Difficulté : moyen | Distance : 11,4 km | Durée : 3h15 | Dénivelé : 185m | Carte : IGN TOP25 1/25000è 1809OT – Fecamp / Saint-Valery-En-Caux / Côte d’Albâtre

Dernier jour en Seine-Maritime pour cette année. On a gardé la Côte d’Albâtre pour la fin. Le programme nous a conduits à Sassetot-le-Mauconduit, petite commune dépassant de quelques têtes les mille habitants, à quelques battements d’ailes de la Manche. Ce matin-là, Sassetot est malmené par un vent battant venu du large et copieusement arrosé d’averses nourries. Ça crépite sur le toit du mobile-home où j’ai passé la nuit, comme une batterie automatique sur le Mur de l’Atlantique. Rien de très engageant avant d’attaquer une journée de tournage sur les sentiers. On quitte le camping de l’Oiseau Blanc bousculés par les éléments, avec des rafales d’hésitations plein la tête. Je décide d’une table ronde à l’abri du Drakkar Café, dans le petit centre de Sassetot. On réfléchit mieux au chaud, à voir la pluie tomber derrière le carreau.

Autour d’un bon café, plusieurs stratégies dignes d’un état-major sont avancées sur la carte pour décider de la conduite à tenir. Ou quand les tournages virent à la partie de poker.

« Ça doit s’améliorer vers 13h« , nous assure Olivier après consultation de la météo. Un simple pronostic, farci d’incertitudes, dans lequel il va pourtant bien falloir miser notre confiance. Tapis ! La priorité, c’est de sauver les images du littoral. Il faudra donc un peu traîner pour ne pas atteindre trop vite les Petites Dalles : tous nos plans sont décalés de deux heures, y compris la rencontre prévue ce matin avec Danielle Soret, la présidente de l’association sassetotaise Sasdit, qui œuvre à la promotion de la culture en milieu rural et qui devait nous ouvrir les portes de la connaissance de la commune. Je prends le risque de faire les images du village à la fin, et non au début. Un pari risqué, sans la moindre certitude, qui menace potentiellement aussi le timing final et l’impératif horaire du train de Olivier et de Clément ce soir, à Rouen. La journée de tous les dangers !

Cote d'Albatre

De Sassetot aux Petites Dalles – 1h15

Les besaces sont remplies à la boulangerie avant un départ gris et humide. Le départ officiel, matérialisé comme chaque fois en Seine-Maritime par un totem caractéristique, se trouve à la sortie sud de Sassetot, planté à l’écart de la départementale tirant en direction de Valmont. Une combe aux courbes douces et à l’ambiance normande, étirée entre les plateaux de Sassetot et de Vinnemerville, accueille le sentier de la boucle du jour.
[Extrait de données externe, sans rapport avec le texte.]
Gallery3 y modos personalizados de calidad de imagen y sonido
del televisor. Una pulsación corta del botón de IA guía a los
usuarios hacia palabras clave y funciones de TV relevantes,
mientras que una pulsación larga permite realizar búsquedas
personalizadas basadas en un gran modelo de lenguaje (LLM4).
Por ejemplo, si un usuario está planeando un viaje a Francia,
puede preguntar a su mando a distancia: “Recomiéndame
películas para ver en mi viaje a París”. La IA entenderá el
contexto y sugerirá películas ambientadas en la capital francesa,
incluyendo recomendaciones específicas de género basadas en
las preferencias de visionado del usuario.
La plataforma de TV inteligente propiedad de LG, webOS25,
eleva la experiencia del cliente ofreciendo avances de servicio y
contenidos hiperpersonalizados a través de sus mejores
Un pré, une lisière de bois, une poignée de vaches broutant une herbe plus verte qu’en Provence : pas de doute, vous êtes en Normandie !
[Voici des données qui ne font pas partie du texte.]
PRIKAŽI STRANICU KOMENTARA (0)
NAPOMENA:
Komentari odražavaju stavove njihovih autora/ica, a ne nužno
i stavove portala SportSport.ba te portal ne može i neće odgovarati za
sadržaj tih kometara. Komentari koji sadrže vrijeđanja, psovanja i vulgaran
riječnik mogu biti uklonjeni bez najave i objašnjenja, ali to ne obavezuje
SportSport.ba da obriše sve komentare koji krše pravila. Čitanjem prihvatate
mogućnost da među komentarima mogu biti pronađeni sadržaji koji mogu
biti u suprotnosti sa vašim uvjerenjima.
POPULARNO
Le cheminement est un temps commun avec le GR®21, candidat triomphal de la saison 3 de Mon GR® Préféré, auréolé désormais du très convoité titre de GR® Préféré des Français 2020. Entre campagne et falaises, on y déguste les saveurs de la Seine-Maritime, des plats les plus connus à ceux plus confidentiels. Un concentré de cartes postales de Normandie qui s’invite dans nos pupilles.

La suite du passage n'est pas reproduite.